Economist Avinash Persaud is eager to see the Caribbean region getting back to the days of favourable economic performance and job creation though, he says, greater unity was needed in several areas to spur economic activity and growth.

Persaud, who is the Chairman of the Caribbean Community (CARICOM) Commission on the economy, is also urging Barbadians and other Caribbean nationals to cash in on the growing digital sector.

He also announced that the region seemed to be inching closer to the creation of a single data roaming charge, pointing out that there needed to be “rules on the cost of data flying between countries”.

“Governments have been in discussions with the two biggest telecoms companies. This is part of using muscular regulations to try and help create a market. If we really want to do this through a single space, it has got to be cheap to move data. So we need to tell our telecoms companies, ‘if you want to have a licence to operate in our region one of the quid pro quos are we are not going to let you lose money, but there needs to be some standardization, a single data roaming charge’,” he said.

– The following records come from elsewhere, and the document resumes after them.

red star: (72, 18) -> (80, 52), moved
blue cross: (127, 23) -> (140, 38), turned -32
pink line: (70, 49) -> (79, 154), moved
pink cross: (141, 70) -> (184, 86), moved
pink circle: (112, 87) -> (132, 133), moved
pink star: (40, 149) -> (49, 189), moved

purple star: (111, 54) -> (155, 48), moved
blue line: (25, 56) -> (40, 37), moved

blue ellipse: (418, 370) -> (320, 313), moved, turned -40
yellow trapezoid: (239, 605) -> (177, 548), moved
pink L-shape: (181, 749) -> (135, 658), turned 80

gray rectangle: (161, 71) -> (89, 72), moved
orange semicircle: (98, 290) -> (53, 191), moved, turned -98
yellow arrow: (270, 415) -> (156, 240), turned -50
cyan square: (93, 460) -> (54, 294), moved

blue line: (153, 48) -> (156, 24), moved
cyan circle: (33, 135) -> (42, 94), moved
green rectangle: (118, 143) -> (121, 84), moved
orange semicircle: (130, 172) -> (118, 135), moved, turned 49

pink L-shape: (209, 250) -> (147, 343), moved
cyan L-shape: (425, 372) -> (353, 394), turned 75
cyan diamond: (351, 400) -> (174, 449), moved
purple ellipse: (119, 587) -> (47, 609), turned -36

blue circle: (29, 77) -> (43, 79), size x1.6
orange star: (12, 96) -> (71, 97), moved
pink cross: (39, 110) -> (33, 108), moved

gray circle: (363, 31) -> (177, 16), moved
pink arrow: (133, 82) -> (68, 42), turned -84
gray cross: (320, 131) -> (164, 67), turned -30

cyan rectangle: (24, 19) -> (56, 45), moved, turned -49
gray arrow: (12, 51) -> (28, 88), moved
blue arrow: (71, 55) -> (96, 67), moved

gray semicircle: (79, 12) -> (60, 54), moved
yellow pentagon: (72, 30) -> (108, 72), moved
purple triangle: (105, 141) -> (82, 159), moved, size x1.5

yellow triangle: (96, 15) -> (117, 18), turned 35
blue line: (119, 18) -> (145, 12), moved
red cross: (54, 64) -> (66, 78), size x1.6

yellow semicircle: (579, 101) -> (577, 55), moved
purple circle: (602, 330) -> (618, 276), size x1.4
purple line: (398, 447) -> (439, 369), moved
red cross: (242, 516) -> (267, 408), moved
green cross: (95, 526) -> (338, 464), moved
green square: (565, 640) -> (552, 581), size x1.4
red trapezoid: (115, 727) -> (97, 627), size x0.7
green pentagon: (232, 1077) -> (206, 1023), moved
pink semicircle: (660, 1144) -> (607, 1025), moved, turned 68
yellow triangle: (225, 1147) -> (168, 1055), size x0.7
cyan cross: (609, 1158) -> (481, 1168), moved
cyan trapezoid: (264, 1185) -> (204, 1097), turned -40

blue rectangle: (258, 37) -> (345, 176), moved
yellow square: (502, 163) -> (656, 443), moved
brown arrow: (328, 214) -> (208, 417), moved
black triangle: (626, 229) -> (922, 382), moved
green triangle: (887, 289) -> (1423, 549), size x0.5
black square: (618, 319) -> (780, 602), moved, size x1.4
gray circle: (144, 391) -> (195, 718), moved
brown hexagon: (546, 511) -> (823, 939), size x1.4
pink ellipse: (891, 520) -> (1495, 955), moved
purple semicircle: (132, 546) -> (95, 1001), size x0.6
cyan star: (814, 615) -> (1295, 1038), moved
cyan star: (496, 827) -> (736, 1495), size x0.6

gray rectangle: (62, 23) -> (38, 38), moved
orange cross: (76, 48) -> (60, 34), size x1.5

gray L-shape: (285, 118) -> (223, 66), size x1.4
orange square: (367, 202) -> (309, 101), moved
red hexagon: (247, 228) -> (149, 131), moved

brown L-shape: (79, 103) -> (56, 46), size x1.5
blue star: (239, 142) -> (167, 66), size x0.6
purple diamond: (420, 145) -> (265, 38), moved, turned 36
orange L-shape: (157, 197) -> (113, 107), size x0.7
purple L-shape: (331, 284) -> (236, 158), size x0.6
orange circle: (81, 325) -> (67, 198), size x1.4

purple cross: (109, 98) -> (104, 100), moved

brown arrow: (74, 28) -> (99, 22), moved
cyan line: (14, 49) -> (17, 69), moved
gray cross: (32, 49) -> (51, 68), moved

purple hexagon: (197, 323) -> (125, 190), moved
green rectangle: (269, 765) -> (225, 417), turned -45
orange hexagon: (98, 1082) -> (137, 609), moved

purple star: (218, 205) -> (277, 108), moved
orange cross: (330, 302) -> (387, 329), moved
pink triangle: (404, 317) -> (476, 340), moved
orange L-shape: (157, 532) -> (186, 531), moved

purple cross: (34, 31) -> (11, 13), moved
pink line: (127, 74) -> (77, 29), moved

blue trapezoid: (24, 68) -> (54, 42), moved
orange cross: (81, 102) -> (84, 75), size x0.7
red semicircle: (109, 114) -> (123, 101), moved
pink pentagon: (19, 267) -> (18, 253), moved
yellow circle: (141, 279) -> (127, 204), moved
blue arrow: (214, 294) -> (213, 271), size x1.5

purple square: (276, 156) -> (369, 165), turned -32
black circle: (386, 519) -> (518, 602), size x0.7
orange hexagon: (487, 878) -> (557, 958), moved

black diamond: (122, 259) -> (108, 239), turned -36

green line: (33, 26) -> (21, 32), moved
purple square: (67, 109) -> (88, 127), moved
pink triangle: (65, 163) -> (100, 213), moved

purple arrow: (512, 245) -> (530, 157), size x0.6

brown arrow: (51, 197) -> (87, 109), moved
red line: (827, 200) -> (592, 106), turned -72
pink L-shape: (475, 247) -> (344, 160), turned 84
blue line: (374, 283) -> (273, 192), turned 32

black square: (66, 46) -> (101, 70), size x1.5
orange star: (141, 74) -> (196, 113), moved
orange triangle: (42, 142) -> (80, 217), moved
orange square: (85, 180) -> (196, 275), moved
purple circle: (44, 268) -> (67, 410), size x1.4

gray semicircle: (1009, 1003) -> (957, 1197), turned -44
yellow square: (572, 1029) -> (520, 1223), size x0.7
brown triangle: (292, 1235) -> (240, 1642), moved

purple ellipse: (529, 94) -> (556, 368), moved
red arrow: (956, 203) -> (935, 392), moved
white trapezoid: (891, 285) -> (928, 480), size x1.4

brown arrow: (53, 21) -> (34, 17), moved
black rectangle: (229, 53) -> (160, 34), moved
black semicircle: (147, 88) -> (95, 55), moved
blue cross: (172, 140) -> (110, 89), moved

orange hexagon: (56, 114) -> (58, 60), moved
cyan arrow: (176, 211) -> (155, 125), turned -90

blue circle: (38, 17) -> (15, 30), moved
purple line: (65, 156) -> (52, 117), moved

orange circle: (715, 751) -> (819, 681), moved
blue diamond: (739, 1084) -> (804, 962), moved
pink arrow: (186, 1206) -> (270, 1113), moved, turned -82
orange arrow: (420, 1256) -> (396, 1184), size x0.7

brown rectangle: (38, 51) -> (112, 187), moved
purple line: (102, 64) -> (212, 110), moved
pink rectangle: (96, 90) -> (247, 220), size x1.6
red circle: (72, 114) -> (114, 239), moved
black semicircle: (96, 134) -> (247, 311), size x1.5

“Actually, the telecoms companies, to be fair to them, they have received that with a certain amount of welcoming. So I think we are not far off that goal,” Persaud told a webinar session on Thursday, held to examine aspects of the extensive CARICOM Commission report.

He said the report, based on work carried out since late 2018, cites a number of practical things that could be done using technology, including trade.

He said one of the conclusions of the commission was that there was a need for a single digital space in the region.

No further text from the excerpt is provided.